◆ **Problem**
Every entry below should be returned exactly as it appears, with pictures left out.

+++ Exercise data

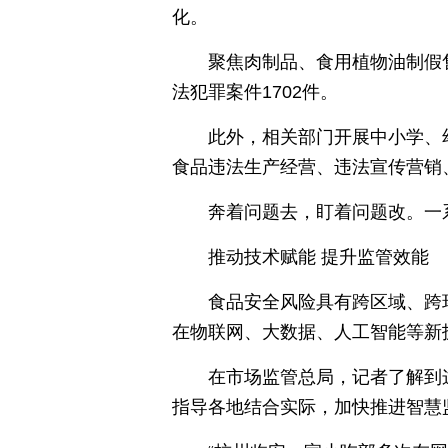
化。
聚焦肉制品、食用植物油制假售
法犯罪案件1702件。
此外，相关部门开展中小学、
食品违法生产经营、违法宣传营销、
奔着问题去，盯着问题改。一
推动技术赋能 提升监管效能
食品安全风险具有跨区域、跨
在物联网、大数据、人工智能等新
在市场监管总局，记者了解到
指导各地结合实际，加快推进智慧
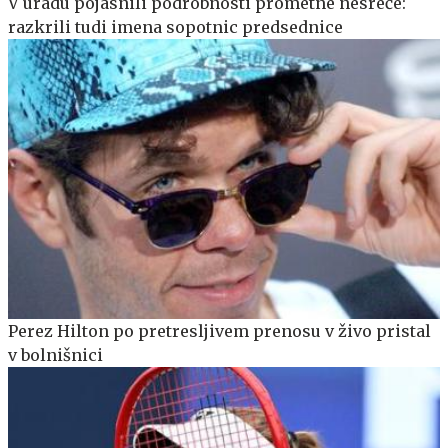
V uradu pojasnili podrobnosti prometne nesreče:
razkrili tudi imena sopotnic predsednice
Perez Hilton po pretresljivem prenosu v živo pristal
v bolnišnici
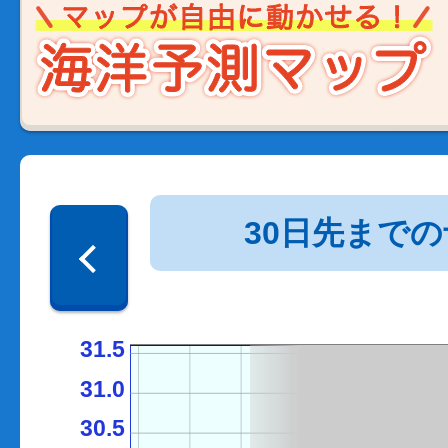
30日先まで
31.5
31.0
30.5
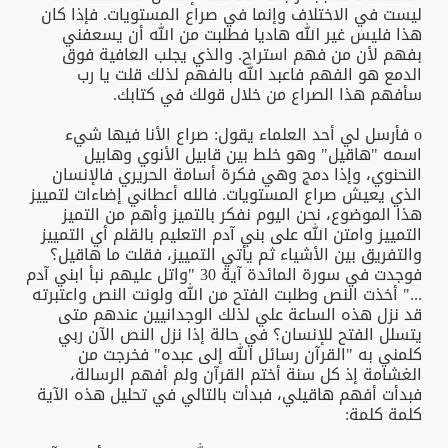
ليست في الاختلاف وإنما في صراع المستويات. فإذا كان
هذا فليس غير الله هاديا فطلبت من الله أن يسعفني
بفهم لأن من فهم استراح. والذي يجلب العافية فوق
الدمع هو الفهم فاعبد الله بالفهم لذلك قلت يا رب
سأفهم هذا الصراع من خلال قولك في كتابك.
o فأرسل لي أحد العلماء يقول: صراع الأنا فيها شيء
اسمه "هاقيل" وهو خلط بين قابيل الأنوي وهابيل
النحنوي، وإذا دمج وهي فكرة أسامة الحريري فالإنسان
الذي يعيش صراع المستويات. فالله أعطاني إضاءات لتمييز
هذا الموضوع، نحن اليوم نفكر بالتميز وأهم من التميز
التمييز وامتن الله على بني آدم التعليم بالقلم أي التمييز
والتفريق بين الأشياء ثم يأتي التمييز، فقلت ما هاقيل؟
فوجدت في سورة المائدة آية 30 "واتل عليهم نبأ ابني آدم
..." أخذت النص وطلبت الفتح من الله ولونت النص واعتبرته
قد نزل هذه الساعة علي لذلك الوجدانيين عندهم متى
يتسلل الفتح للإنسان؟ في حالة إذا نزل النص الآن ربي
كلمني به "القرآن رسائل الله إلى عبده" فخرجت من
الغشامة إذ كل سنة أختم القرآن ولم أفهم الرسالة،
فبدأت أفهم هاقيلي، فبدأت بالتالي في تحليل هذه الآية
كلمة كلمة:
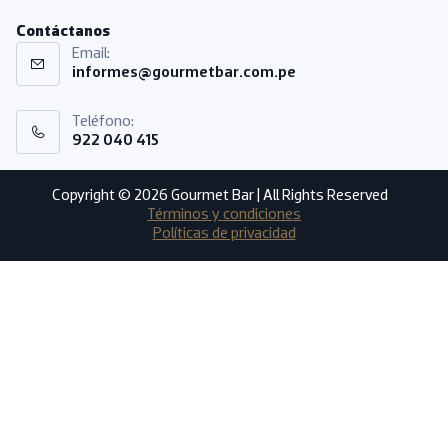
Contáctanos
Email:
informes@gourmetbar.com.pe
Teléfono:
922 040 415
Copyright © 2026 Gourmet Bar | All Rights Reserved
Términos y condiciones
Políticas de privacidad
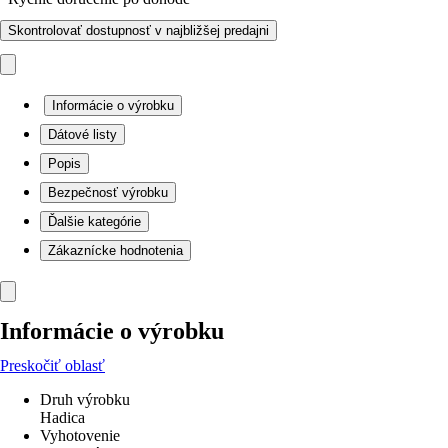
Skontrolovať dostupnosť v najbližšej predajni
Informácie o výrobku
Dátové listy
Popis
Bezpečnosť výrobku
Ďalšie kategórie
Zákaznícke hodnotenia
Informácie o výrobku
Preskočiť oblasť
Druh výrobku
Hadica
Vyhotovenie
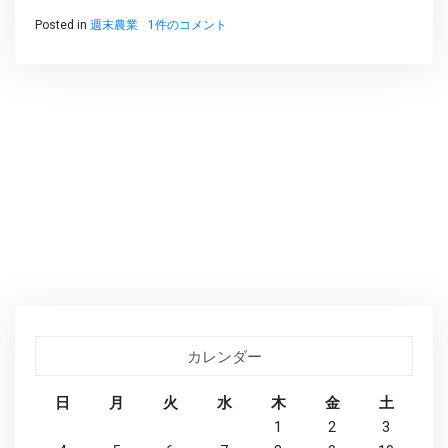
サ
Posted in
週末農業
1件のコメント
ン
ナ
ナ
フ
ァ
ー
ム
果
樹
園
ス
タ
ー
ト
へ
の
カレンダー
日
月
火
水
木
金
土
1
2
3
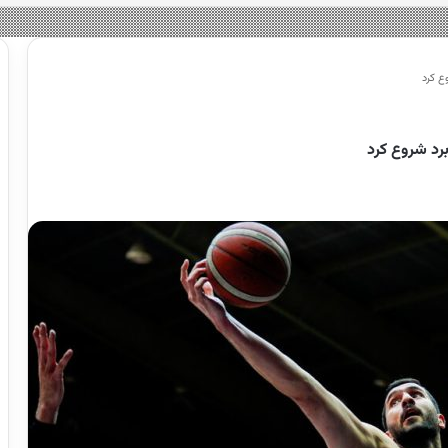
ع کرد
برد شروع کرد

++++++

◆ **Exercise response**
化。
聚焦肉制品、食用植物油制假售
法犯罪案件1702件。
此外，相关部门开展中小学、
食品违法生产经营、违法宣传营销、
奔着问题去，盯着问题改。一
推动技术赋能 提升监管效能
食品安全风险具有跨区域、跨
在物联网、大数据、人工智能等新
在市场监管总局，记者了解到
指导各地结合实际，加快推进智慧
V uradu pojasnili podrobnosti prometne nesreče:
razkrili tudi imena sopotnic predsednice
Perez Hilton po pretresljivem prenosu v živo pristal
v bolnišnici
30日先まで
31.5
31.0
30.5
ليست في الاختلاف وإنما في صراع المستويات. فإذا كان
هذا فليس غير الله هاديا فطلبت من الله أن يسعفني
بفهم لأن من فهم استراح. والذي يجلب العافية فوق
الدمع هو الفهم فاعبد الله بالفهم لذلك قلت يا رب
سأفهم هذا الصراع من خلال قولك في كتابك.
o فأرسل لي أحد العلماء يقول: صراع الأنا فيها شيء
اسمه "هاقيل" وهو خلط بين قابيل الأنوي وهابيل
النحنوي، وإذا دمج وهي فكرة أسامة الحريري فالإنسان
الذي يعيش صراع المستويات. فالله أعطاني إضاءات لتمييز
هذا الموضوع، نحن اليوم نفكر بالتميز وأهم من التميز
التمييز وامتن الله على بني آدم التعليم بالقلم أي التمييز
والتفريق بين الأشياء ثم يأتي التمييز، فقلت ما هاقيل؟
فوجدت في سورة المائدة آية 30 "واتل عليهم نبأ ابني آدم
..." أخذت النص وطلبت الفتح من الله ولونت النص واعتبرته
قد نزل هذه الساعة علي لذلك الوجدانيين عندهم متى
يتسلل الفتح للإنسان؟ في حالة إذا نزل النص الآن ربي
كلمني به "القرآن رسائل الله إلى عبده" فخرجت من
الغشامة إذ كل سنة أختم القرآن ولم أفهم الرسالة،
فبدأت أفهم هاقيلي، فبدأت بالتالي في تحليل هذه الآية
كلمة كلمة:
Contáctanos
Email:
informes@gourmetbar.com.pe
Teléfono:
922 040 415
Copyright © 2026 Gourmet Bar | All Rights Reserved
Términos y condiciones
Políticas de privacidad
Skontrolovať dostupnosť v najbližšej predajni
Informácie o výrobku
Dátové listy
Popis
Bezpečnosť výrobku
Ďalšie kategórie
Zákaznícke hodnotenia
Informácie o výrobku
Preskočiť oblasť
Druh výrobku
Hadica
Vyhotovenie
サ
Posted in
週末農業
1件のコメント
ン
ナ
ナ
フ
ァ
ー
ム
果
樹
園
ス
タ
ー
ト
へ
の
カレンダー
日
月
火
水
木
金
土
1
2
3
ع کرد
برد شروع کرد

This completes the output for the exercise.